Monday, July 05, 2004

Higher Holier Living Hell

PTSD and other mental disorders at seventeen percent for US combat troops deployed to Iraq. That percentage will likely grow some with time.

Wilfred Owen, the young British officer who composed poems about (and was killed on) the Western Front during the Great War, knew a thing or two about combat stress and what it does to the human mind. As he wrote in "Mental Cases,"

These are men whose minds the Dead have ravished.
Memory fingers in their hair of murders,
Multitudinous murders they once witnessed.

Simply put, there is no way to convey the absolute nightmare that is combat. It is murder on a vast scale. The military tells you that it isn't but you know what murder is. Seeing a child torn to bits by machine-gun bullets is witnessing a murder. Even the killing of enemy soldiers is murder, and it often happens in ways too horrific to contemplate or describe. That they're trying to kill you, too, usually only provides temporary mental balm. That anyone can return to a normal life after experiencing a firefight is a testament to the amazing resiliency of the human animal; that many never can is all too understandable.

Most people associate PTSD with Vietnam vets: Here's an article from the National Center on Post-Traumatic Stress Disorder that has some telling data from the National Vietnam Veterans Readjusment Survey concerning rates of PTSD suffered by veterans of that war.
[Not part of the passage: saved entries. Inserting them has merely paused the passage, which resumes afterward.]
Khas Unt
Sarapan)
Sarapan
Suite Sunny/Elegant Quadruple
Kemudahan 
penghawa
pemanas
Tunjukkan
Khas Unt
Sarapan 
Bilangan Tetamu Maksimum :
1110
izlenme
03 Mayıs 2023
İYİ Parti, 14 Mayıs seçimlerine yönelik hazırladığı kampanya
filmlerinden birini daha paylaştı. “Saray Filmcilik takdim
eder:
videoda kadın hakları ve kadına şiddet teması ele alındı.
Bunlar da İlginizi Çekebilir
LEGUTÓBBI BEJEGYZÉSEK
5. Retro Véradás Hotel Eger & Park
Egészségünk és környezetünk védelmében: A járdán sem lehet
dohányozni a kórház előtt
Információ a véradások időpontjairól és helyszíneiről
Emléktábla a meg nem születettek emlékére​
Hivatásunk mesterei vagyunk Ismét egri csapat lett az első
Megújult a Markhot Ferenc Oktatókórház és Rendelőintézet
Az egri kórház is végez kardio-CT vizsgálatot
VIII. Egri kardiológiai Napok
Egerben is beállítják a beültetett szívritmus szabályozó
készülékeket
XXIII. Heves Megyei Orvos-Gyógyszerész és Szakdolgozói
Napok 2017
However, PTSD has affected veterans of every war ever waged. Audie Murphy himself, the much-decorated hero of World War II and later movie star, suffered from memory of the multitudinous murders he had once witnessed.

But back to Iraq. Remember all of that "embedding" shit that the news networks went so ga-ga over? How they told you they were there "with the troops" and thought they were seeing all the action, and all of that other crap? Yeah. You didn't see any of this from the embedded reporters:

• One in four Marines surveyed reported killing Iraqi civilians.

• About one in five Army members surveyed reported engaging in hand-to-hand combat.

• More than 85 percent of those in Marine or Army combat units said they knew someone who had been injured or killed.

• More than half said they had handled corpses or human remains.

• More than 90 percent said they had been shot at.

• Nearly 20 percent said they saved someone’s life.

• More than 80 percent of Marines said they saw injured women and children who they had been unable to help.

Whoa! Hand-to-hand combat. Twenty percent of Army combat soldiers reported engaging in hand-to-hand combat. Boy, I'm glad those embedded reporters made us aware of that, aren't you? And don't think for a second that many of the 80% of Marines who saw wounded women and children, but were unable to help, don't see them every time they close their eyes.

Young men and women (and a few older ones, too) are being destroyed, both physically and mentally, in Iraq--and for what? Weapons of mass destruction? "Relationships" with al-Qaeda? FREEDOM (tm) for Iraqis? To protect our rights and freedoms? Obviously not.

It does not dishonor the troops, who do the very best that they can under excruciating circumstances, to point out that the people given charge of their lives callously deployed them into combat, and justified that move with a tapestry of lies. The leaders themselves are the ones who dishonor the soldiers, with their casual disregard for the welfare of the men and women they are entrusted to command.



Last night I had the strangest dream: the PNAC delusion of empire was fully shattered, lying in ruins in the sands of Mesopotamia. After Wolfowitz and Rumsfeld and Perle and Cheney got their convictions handed down, part of their sentence involved acting as orderlies at VA hospitals--in the burn wards, the physical therapy units, the amputee wing, and the PTSD centers.